1. Technical Field
The present invention relates in general to data processing and, in particular, to functional verification of a processor. Still more particularly, the present invention relates to a processor and method of testing a processor for hardware faults through execution of a pipeline interlocking instruction.
2. Description of the Related Art
A typical superscalar microprocessor is a highly complex digital integrated circuit including, for example, one or more levels of cache memory for storing instructions and data, a number of execution units for executing instructions, instruction sequencing logic for retrieving instructions from memory and routing the instructions to the various execution units, and registers for storing operands and result data. Interspersed within and between these components are varies queues, buffers and latches for temporarily buffering instructions, data and control information.
As will be appreciated, at any one time the typical processor described above contains an enormous amount of state information, which can be defined as the aggregate of the instructions, data and control information present within the processor.
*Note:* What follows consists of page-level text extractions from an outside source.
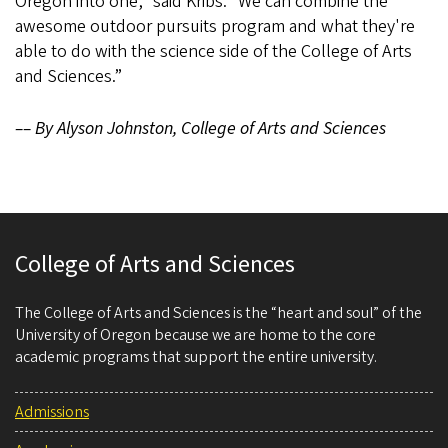
Oregon into one,” said Kribs. “We can combine the
awesome outdoor pursuits program and what they're
able to do with the science side of the College of Arts
and Sciences.”
–– By Alyson Johnston, College of Arts and Sciences
College of Arts and Sciences
The College of Arts and Sciences is the “heart and soul” of the
University of Oregon because we are home to the core
academic programs that support the entire university.
Admissions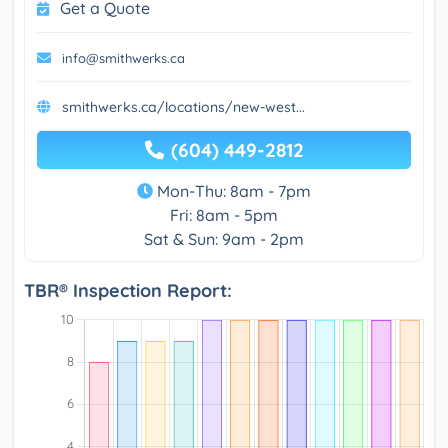
Get a Quote
info@smithwerks.ca
smithwerks.ca/locations/new-west...
(604) 449-2812
Mon-Thu: 8am - 7pm
Fri: 8am - 5pm
Sat & Sun: 9am - 2pm
TBR® Inspection Report: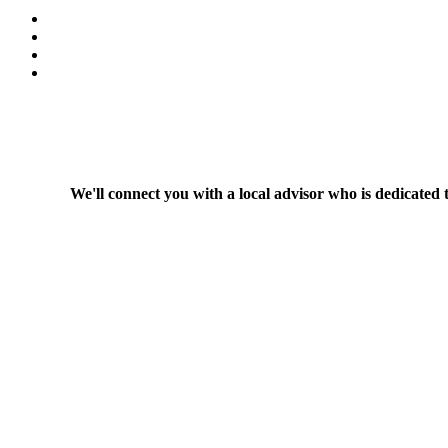
We'll connect you with a local advisor who is dedicated 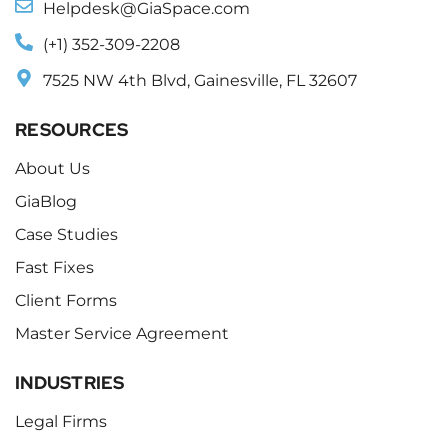
Helpdesk@GiaSpace.com
(+1) 352-309-2208
7525 NW 4th Blvd, Gainesville, FL 32607
RESOURCES
About Us
GiaBlog
Case Studies
Fast Fixes
Client Forms
Master Service Agreement
INDUSTRIES
Legal Firms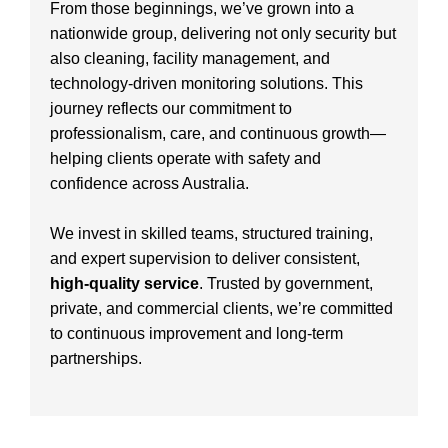
From those beginnings, we’ve grown into a
nationwide group, delivering not only security but
also cleaning, facility management, and
technology-driven monitoring solutions. This
journey reflects our commitment to
professionalism, care, and continuous growth—
helping clients operate with safety and
confidence across Australia.
We invest in skilled teams, structured training,
and expert supervision to deliver consistent,
high-quality service
. Trusted by government,
private, and commercial clients, we’re committed
to continuous improvement and long-term
partnerships.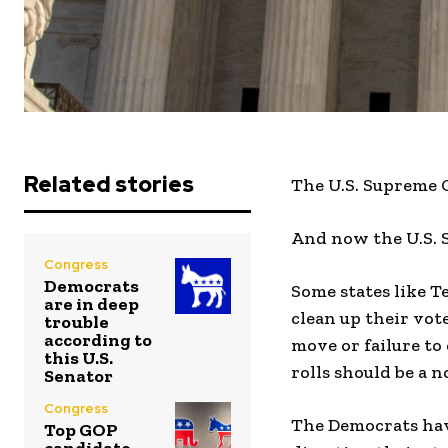
Related stories
The U.S. Supreme C
And now the U.S. 
Congress
Democrats
Some states like T
are in deep
clean up their vote
trouble
according to
move or failure to
this U.S.
rolls should be a no
Senator
Congress
The Democrats hav
Top GOP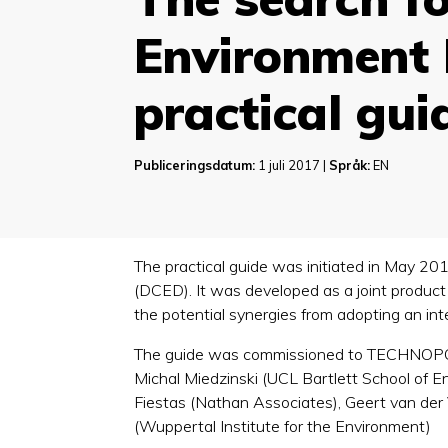
Environment 
practical gui
Publiceringsdatum:
1 juli 2017 |
Språk:
EN
The practical guide was initiated in May 
(DCED). It was developed as a joint produ
the potential synergies from adopting an i
The guide was commissioned to TECHNOPOLIS
Michal Miedzinski (UCL Bartlett School of E
Fiestas (Nathan Associates), Geert van der
(Wuppertal Institute for the Environment)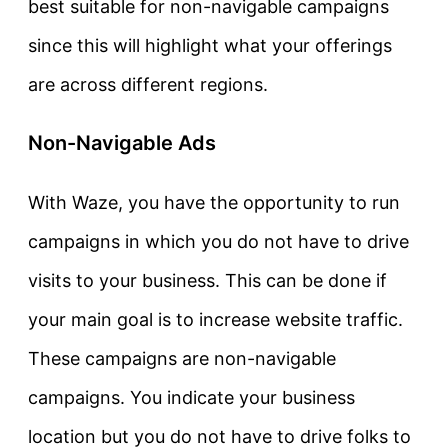
best suitable for non-navigable campaigns
since this will highlight what your offerings
are across different regions.
Non-Navigable Ads
With Waze, you have the opportunity to run
campaigns in which you do not have to drive
visits to your business. This can be done if
your main goal is to increase website traffic.
These campaigns are non-navigable
campaigns. You indicate your business
location but you do not have to drive folks to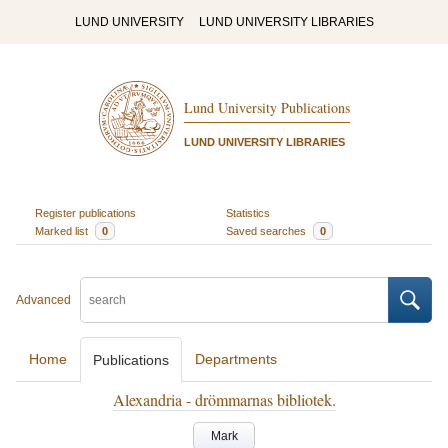
LUND UNIVERSITY
LUND UNIVERSITY LIBRARIES
Lund University Publications
LUND UNIVERSITY LIBRARIES
Register publications
Statistics
Marked list
0
Saved searches
0
Advanced
Home
Departments
Publications
Alexandria - drömmarnas bibliotek.
Mark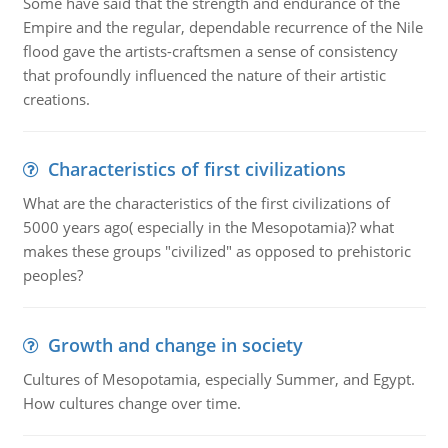
Some have said that the strength and endurance of the
Empire and the regular, dependable recurrence of the Nile
flood gave the artists-craftsmen a sense of consistency
that profoundly influenced the nature of their artistic
creations.
Characteristics of first civilizations
What are the characteristics of the first civilizations of
5000 years ago( especially in the Mesopotamia)? what
makes these groups "civilized" as opposed to prehistoric
peoples?
Growth and change in society
Cultures of Mesopotamia, especially Summer, and Egypt.
How cultures change over time.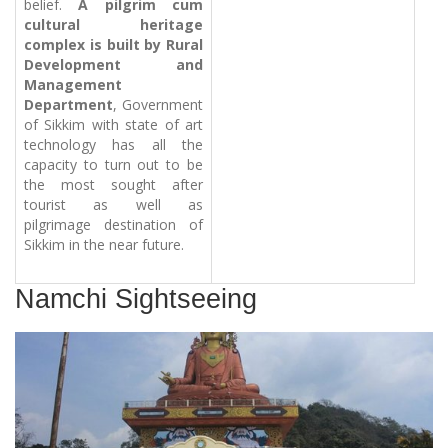
belief.
A pilgrim cum
cultural heritage
complex is built by Rural
Development and
Management
Department
, Government
of Sikkim with state of art
technology has all the
capacity to turn out to be
the most sought after
tourist as well as
pilgrimage destination of
Sikkim in the near future.
Namchi Sightseeing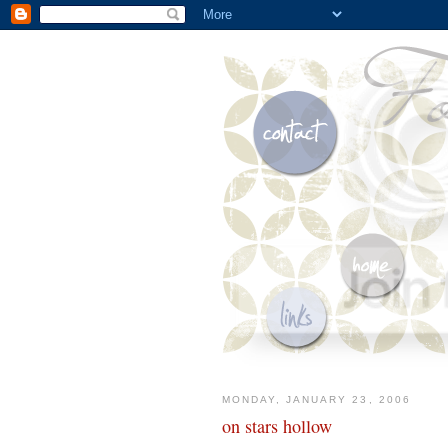
MONDAY, JANUARY 23, 2006
on stars hollow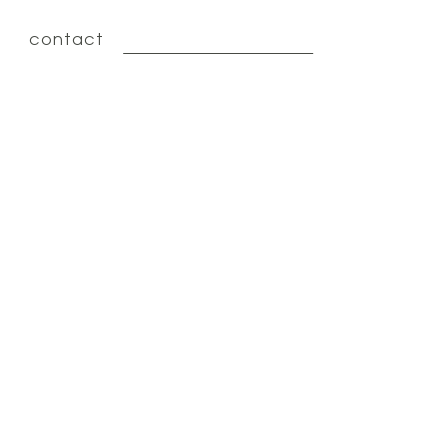
contact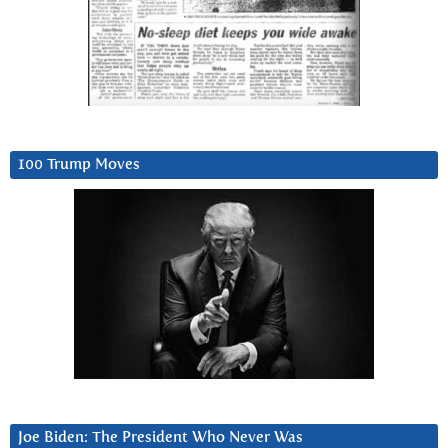
100 Trump Moves
Joe Biden: The President Who Never Was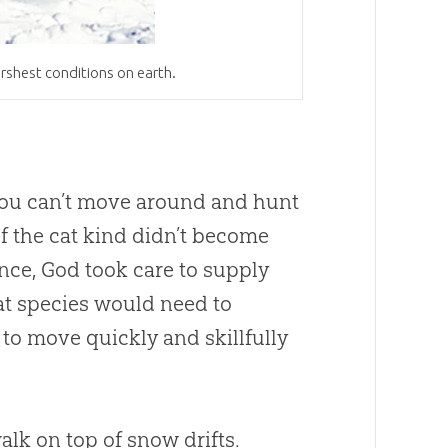
rshest conditions on earth.
f you can’t move around and hunt
 of the cat kind didn’t become
ence,
God
took care to supply
 cat species would need to
 to move quickly and skillfully
lk on top of snow drifts.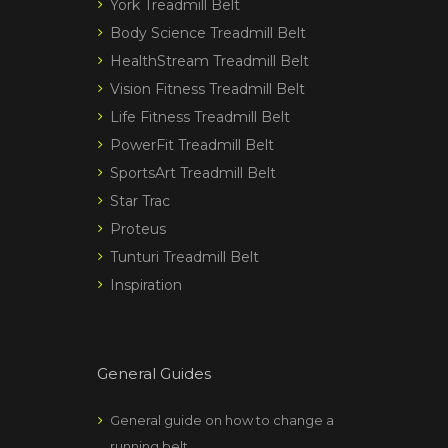
York Treadmill Belt
Body Science Treadmill Belt
HealthStream Treadmill Belt
Vision Fitness Treadmill Belt
Life Fitness Treadmill Belt
PowerFit Treadmill Belt
SportsArt Treadmill Belt
Star Trac
Proteus
Tunturi Treadmill Belt
Inspiration
General Guides
General guide on how to change a
running belt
Because of the size of the processor's state space, it is difficult to adequately test for combinations of internal conditions (e.g., full queues or buffers, certain instruction sequences, etc.) that can produce hardware functional errors by simulation testing or post-fabrication hardware testing utilizing conventional instruction streams. Such conventional methods of functional verification simply do not reliably induce or model “corner cases” (i.e., infrequently occurring combinations of internal states) that are likely to result in functional errors.
Thus, while complex circuitry such as processors can be tested for manufacturing faults, for example, utilizing conventional IEEE 1149.1 boundary scan testing, no method of performing full functional verification on a complex superscalar processor is currently available. Consequently, many conventional processors remain only partially tested, thus permitting hardware functional errors to remain undetected until after fabrication or release.